Closed. This question is opinion-based. It is not currently accepting answers.
Want to improve this question? Update the question so it can be answered with facts and citations by editing this post.
Closed 3 years ago.
Improve this question
I am writing a Java Application that aims to get and persist messages in real time. Beyond that, my application should care about several non-functional requirements like lineage control, transaction control, security, logging, monitoring, and so on.
Each feature is defined as a module and will be controlled within a thread concurring to my hardware resources (disk, memory, CPU, and GPU). As consequence, each time my application evolves, my thread control should evolves too.
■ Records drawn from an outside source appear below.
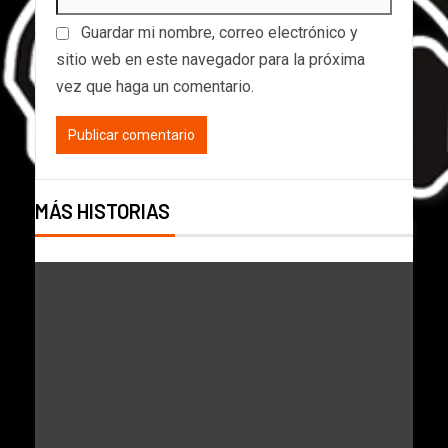
Guardar mi nombre, correo electrónico y
sitio web en este navegador para la próxima
vez que haga un comentario.
MÁS HISTORIAS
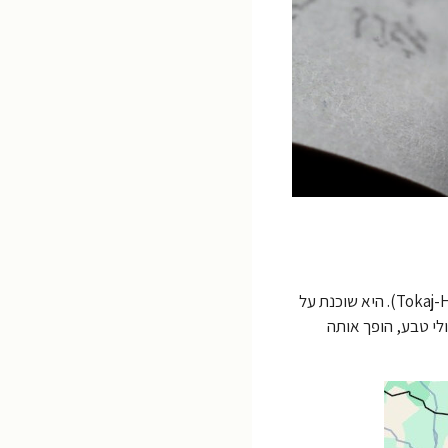
קרעסטיר, או בשמה ההונגרי – Bodrogkeresztúr היא עיירה קטנה ופסטורלית בצפון־מזרח הונגריה, בלב אזור היין ההיסטורי טוקאי (Tokaj-Hegyalja). היא שוכנת על
ות ירוקות ומסלולי טבע, הופך אותה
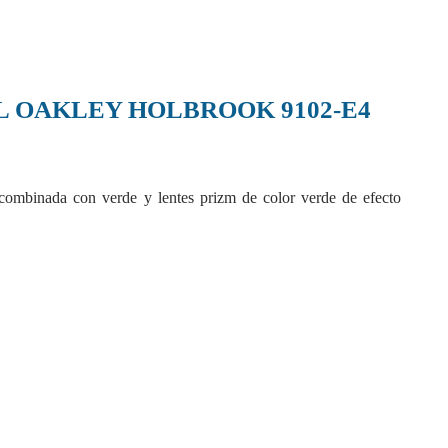
L OAKLEY HOLBROOK 9102-E4
combinada con verde y lentes prizm de color verde de efecto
To deal with that I am creating a global ExecutorService to manage all threads in my application. Some of these threads are permanent and defined as daemon. My application also control multiple sources. Each one representing a set of all features described above, evolving arbitrarily.
Which are the best practices for that scenery? How to control multiple threads while some will be created and dropped arbitrarily (as daemon or not) and another ones will be executed regularly nested or not to another threads?
Generally, if you do not want to manage creation and disposal of threads, use a thread pool (you can create one with ExecutorService executorService = Executors.newFixedThreadPool(10);).
However, be careful of premature optimisation (i.e. spending effort "optimising" code, at the expense of readability/maintainability, often when the performance gain is irrelevant). General good practice is:
Write clean, readable code.
Run your code and see if you encounter performance issues
Profile your code (e.g. with JProfiler or JVisualVM) to identify performance issues
Refactor your code if there is a significant problem with the way it is.
Remember, in general, developer time is more valuable than CPU time. Obviously there are limits to this, but usually you are best served keeping your code clean and readable.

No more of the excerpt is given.